Using the data below, return every line that holds the word "Güvenli".

INFORMATION SHOWN START

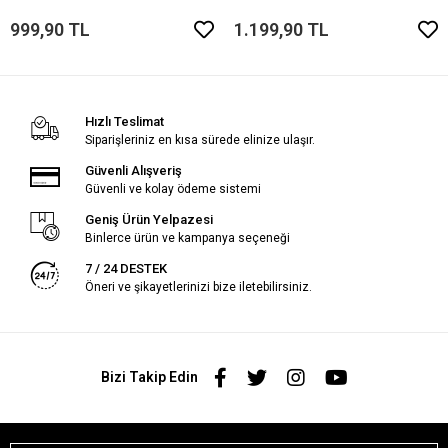
999,90 TL
1.199,90 TL
Hızlı Teslimat
Siparişleriniz en kısa sürede elinize ulaşır.
Güvenli Alışveriş
Güvenli ve kolay ödeme sistemi
Geniş Ürün Yelpazesi
Binlerce ürün ve kampanya seçeneği
7 / 24 DESTEK
Öneri ve şikayetlerinizi bize iletebilirsiniz.
Bizi Takip Edin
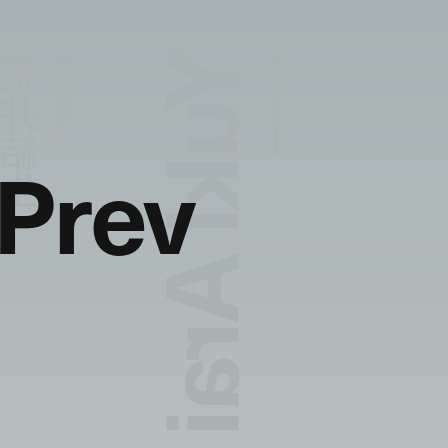
Yuki Arai
荒井結生
SHOP STAFF
Photography:
Saya Nomura
Prev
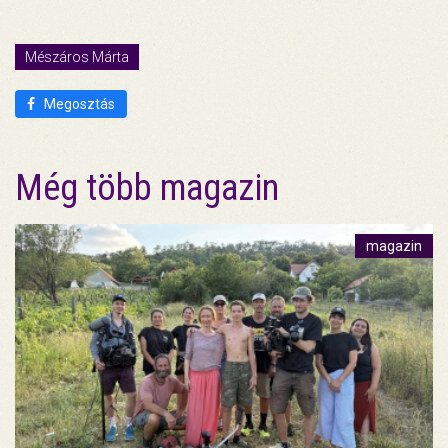
Mészáros Márta
Megosztás
Még több magazin
magazin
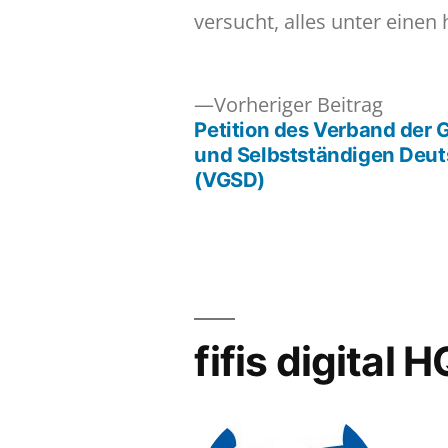
versucht, alles unter einen 
Vorher
Vorheriger Beitrag
Beitrag
Petition des Verband der 
Beitragsnavigation
und Selbstständigen Deu
(VGSD)
fifis digital H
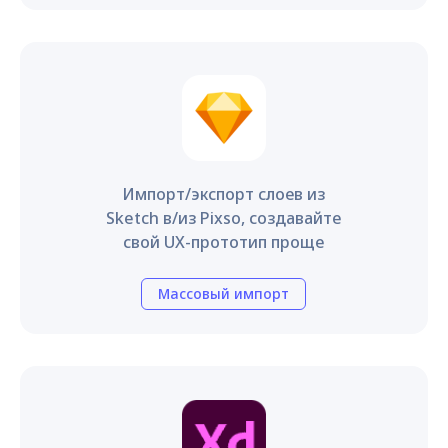
Импорт/экспорт слоев из
Sketch в/из Pixso, создавайте
свой UX-прототип проще
Массовый импорт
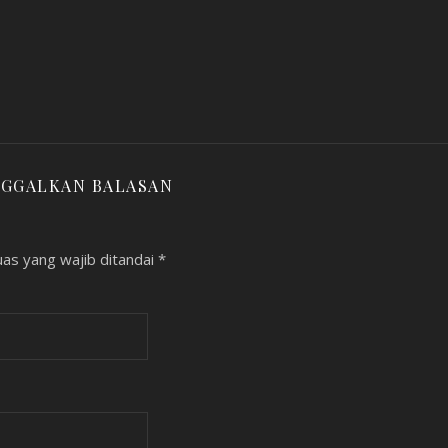
NGGALKAN BALASAN
as yang wajib ditandai
*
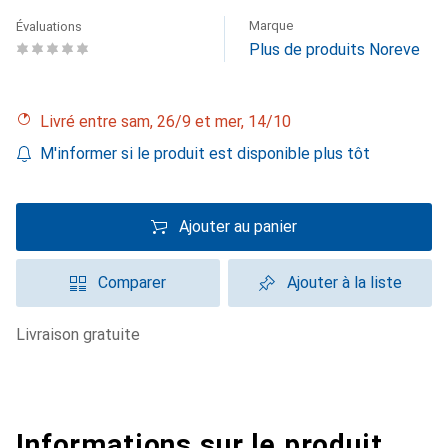
Marque
Évaluations
Plus de produits Noreve
Livré entre sam, 26/9 et mer, 14/10
M'informer si le produit est disponible plus tôt
Ajouter au panier
Comparer
Ajouter à la liste
livraison gratuite
Informations sur le produit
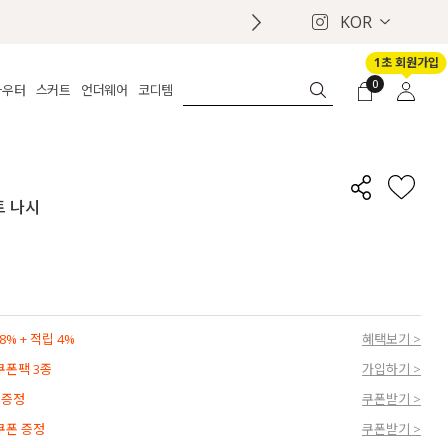
KOR
1초 회원가입
0
아우터
스커트
언더웨어
코디템
체보기
전체보기
전체보기
전체보기
로그인
가디건
롱
보정웨어
MADE
회원가입
자켓
데님
브라
신상
마이페이지
트 나시
퍼/집업
린넨
팬티
벨트
코트
미니/미디
인견
슈즈
패딩
팬츠 스커트
나시/속바지
백
파자마
쥬얼리
ETC
액세서리
% + 적립 4%
혜택보기 >
세트
양말/스타킹
 쿠폰팩 3종
가입하기 >
세트
 증정
쿠폰받기 >
 쿠폰 증정
쿠폰받기 >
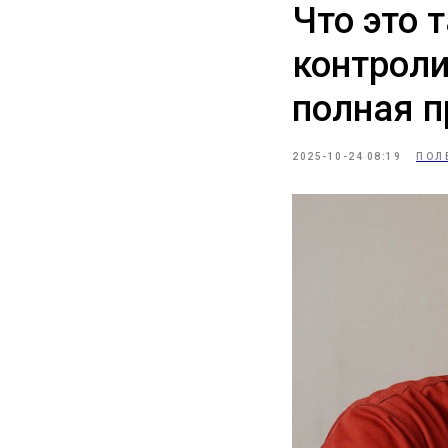
Что это 
контроли
полная п
2025-10-24 08:19
ПОЛ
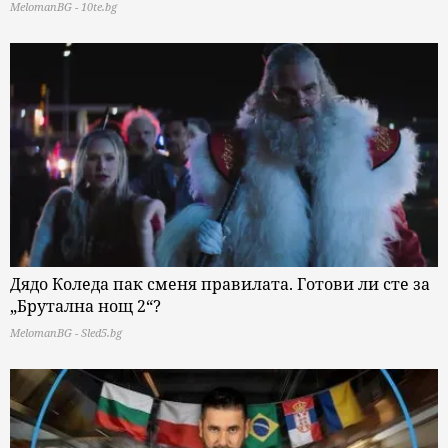
MelomanBG - 10te.bg
Дядо Коледа пак сменя правилата. Готови ли сте за
„Брутална нощ 2“?
MelomanBG - Sled5.bg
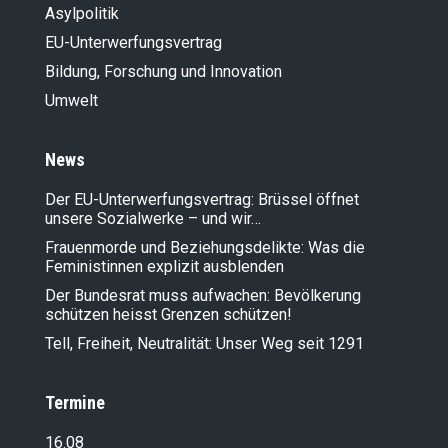
Asylpolitik
EU-Unterwerfungsvertrag
Bildung, Forschung und Innovation
Umwelt
News
Der EU-Unterwerfungsvertrag: Brüssel öffnet
unsere Sozialwerke – und wir…
Frauenmorde und Beziehungsdelikte: Was die
Feministinnen explizit ausblenden
Der Bundesrat muss aufwachen: Bevölkerung
schützen heisst Grenzen schützen!
Tell, Freiheit, Neutralität: Unser Weg seit 1291
Termine
16.08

INFORMATION SHOWN END

### ANSWER AREA
Güvenli Alışveriş
Güvenli ve kolay ödeme sistemi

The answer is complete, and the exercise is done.